Abstract BACKGROUND The main drivers of Glioblastoma (GBM) tumor growth are elevated angiogenesis and heightened characteristics of stemness. These driving factors make GBM an extremely invasive and aggressive tumor. While the GBM tumor microenvironment can be classified into several molecular subtypes, one common characteristic is the atypical induction of various signal transduction pathways including the receptor tyrosine kinases (RTKs), pro-angiogenic, and stem-cell-determining transcription factors, which all play important roles in GBM tumor formation, growth, and progression.
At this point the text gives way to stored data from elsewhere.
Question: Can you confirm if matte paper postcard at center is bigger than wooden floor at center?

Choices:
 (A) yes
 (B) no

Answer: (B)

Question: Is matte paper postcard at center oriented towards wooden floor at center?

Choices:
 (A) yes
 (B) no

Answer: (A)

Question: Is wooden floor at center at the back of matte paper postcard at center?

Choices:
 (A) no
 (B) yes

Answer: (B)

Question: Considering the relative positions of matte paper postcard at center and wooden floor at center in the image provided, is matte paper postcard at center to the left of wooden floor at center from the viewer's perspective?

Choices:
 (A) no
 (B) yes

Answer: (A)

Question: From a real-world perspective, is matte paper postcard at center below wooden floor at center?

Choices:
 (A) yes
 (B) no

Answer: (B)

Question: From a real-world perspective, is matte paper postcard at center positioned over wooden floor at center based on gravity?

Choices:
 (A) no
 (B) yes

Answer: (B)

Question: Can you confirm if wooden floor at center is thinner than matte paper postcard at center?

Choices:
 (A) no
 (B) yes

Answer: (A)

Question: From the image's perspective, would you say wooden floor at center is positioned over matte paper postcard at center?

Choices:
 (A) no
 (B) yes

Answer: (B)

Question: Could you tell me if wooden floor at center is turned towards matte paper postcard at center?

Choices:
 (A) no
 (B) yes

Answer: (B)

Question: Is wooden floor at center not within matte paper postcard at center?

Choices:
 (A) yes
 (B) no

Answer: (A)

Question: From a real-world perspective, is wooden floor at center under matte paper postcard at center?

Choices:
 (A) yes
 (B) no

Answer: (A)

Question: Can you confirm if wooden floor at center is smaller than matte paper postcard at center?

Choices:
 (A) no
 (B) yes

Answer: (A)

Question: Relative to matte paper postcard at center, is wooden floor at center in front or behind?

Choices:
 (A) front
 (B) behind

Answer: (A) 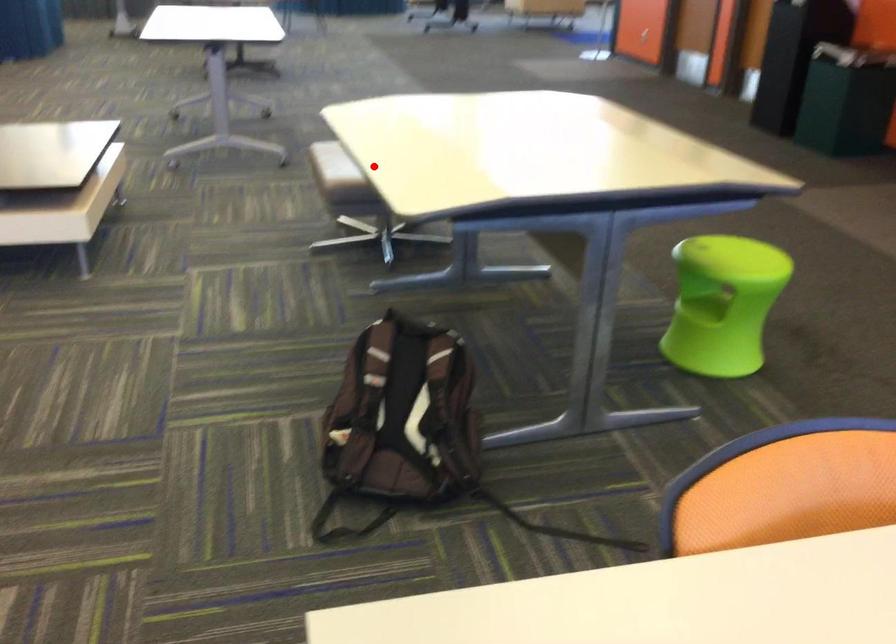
OBJECTIVE To investigate the regulations of RTKs, pro-angiogenic, and stem-cell–determining transcription factors in two different tumor environments - monolayer cultures that induce a more differentiated state and neurosphere cultures that select for stem-like cells. METHODS Neurosphere- and monolayer-forming cell samples were cultured from four primary GBM cell lines including HK-336, HK-374, U87, and GS-154. RNA sequencing was performed at the Technology Center for Genomics and Bioinformatics at the University of California, Los Angeles. The transcriptomic data findings were validated by qPCR and western blot assays. RESULTS Our transcriptomic data revealed the significant upregulation of EGFR, PDGFR-α, VEGFA, and SOX2 in the neurosphere-forming HK-336, HK-374, U87, and GS-154 primary GBM cells. Consistent with the transcriptomic data, western blot, and qPCR assays demonstrated significantly higher expressions of these genes in the neurosphere-forming compared to the monolayer-forming GBM cells. Neurosphere-forming GBM cells possess stem-cell-like characteristics with the ability to self-renew and differentiate via the induction of various genes and disease progression pathways. CONCLUSIONS Neurosphere-forming GBM cells demonstrate upregulation of SOX2, EGFR, PDGFR-α, and VEGFA in RNA sequencing, western blot, and qPCR assays. Multipotent drug therapies designed to target multiple gene regulation pathways involving RTKs, pro-angiogenic, and stem-cell-determining transcription factors may be necessary to effectively treat GBM. Understanding the underlying mechanisms driving these aberrant cellular pathways could provide valuable insights for developing targeted therapies against this aggressive brain cancer.